De programma's in de programmabegroting 2020 hebben een nieuwe indeling gekregen ten opzichte van 2019. We hebben in overleg met u aansluiting gezocht bij de taakvelden zoals deze in het Besluit begroting en verantwoording provincies en gemeenten (BBV) is opgenomen. Dit geeft duidelijkheid en langjarig stabiliteit met betrekking tot die indeling. Ook vergroot het de mogelijkheid om financiële informatie met elkaar te vergelijken. Tevens leidt dit tot een meer evenredige verdeling van de budgetten in het sociaal domein over verschillende programma's. Dit is de eerste keer dat we de programmabegroting op deze manier vormgeven. Wij nodigen u van harte uit om nog suggesties te geven voor verdere verfijning van deze opzet voor de komende jaren.

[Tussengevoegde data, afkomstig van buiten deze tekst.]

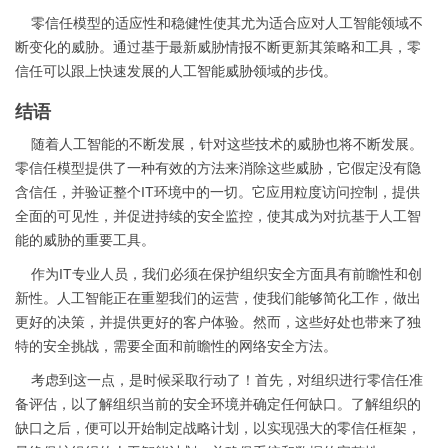
零信任模型的适应性和稳健性使其尤为适合应对人工智能领域不
断变化的威胁。通过基于最新威胁情报不断更新其策略和工具，零
信任可以跟上快速发展的人工智能威胁领域的步伐。
结语
随着人工智能的不断发展，针对这些技术的威胁也将不断发展。
零信任模型提供了一种有效的方法来消除这些威胁，它假定没有隐
含信任，并验证整个IT环境中的一切。它应用粒度访问控制，提供
全面的可见性，并促进持续的安全监控，使其成为对抗基于人工智
能的威胁的重要工具。
作为IT专业人员，我们必须在保护组织安全方面具有前瞻性和创
新性。人工智能正在重塑我们的运营，使我们能够简化工作，做出
更好的决策，并提供更好的客户体验。然而，这些好处也带来了独
特的安全挑战，需要全面和前瞻性的网络安全方法。
考虑到这一点，是时候采取行动了！首先，对组织进行零信任准
备评估，以了解组织当前的安全环境并确定任何缺口。了解组织的
缺口之后，便可以开始制定战略计划，以实现强大的零信任框架，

In onderstaande tabel ziet u hoe de programma's in de begroting 2019 zijn verdeeld over de programma's in de begroting 2020.
2020 | 2019 |
1 Veiligheid | 8 Inwoner en bestuur |
2 Verkeer, vervoer en waterstaat | 2 Bereikbaarheid en mobiliteit |
3 Economie | 3 Bedrijvigheid |
4 Onderwijs | 1 Deelname aan de samenleving |
5 Sport, cultuur en recreatie | 1 Deelname aan de samenleving |
6 Sociaal domein | 1 Deelname aan de samenleving |
7 Volksgezondheid en milieu | 1 Deelname aan de samenleving |
8 Volkshuisvesting, ruimtelijke ordening en stedelijke vernieuwing | 4 Stad, dorp en landschap |
9 Bestuur en ondersteuning | 8 Inwoner en bestuur |
De opzet van een programma is vereenvoudigd. Per programma benoemen we de inhoudelijke onderwerpen, de doelen die we daarvoor willen bereiken, de beleidsnota's en relevante indicatoren. 'Wat gaan we daarvoor doen in 2020' geeft zo concreet mogelijke informatie over de acties die we in 2020 gaan uitvoeren. Onder 'Wat mag het kosten?' geven we aan welk budget er in het betreffende programma omgaat. Bij de vaststelling van de begroting worden de budgetten geautoriseerd op programmaniveau.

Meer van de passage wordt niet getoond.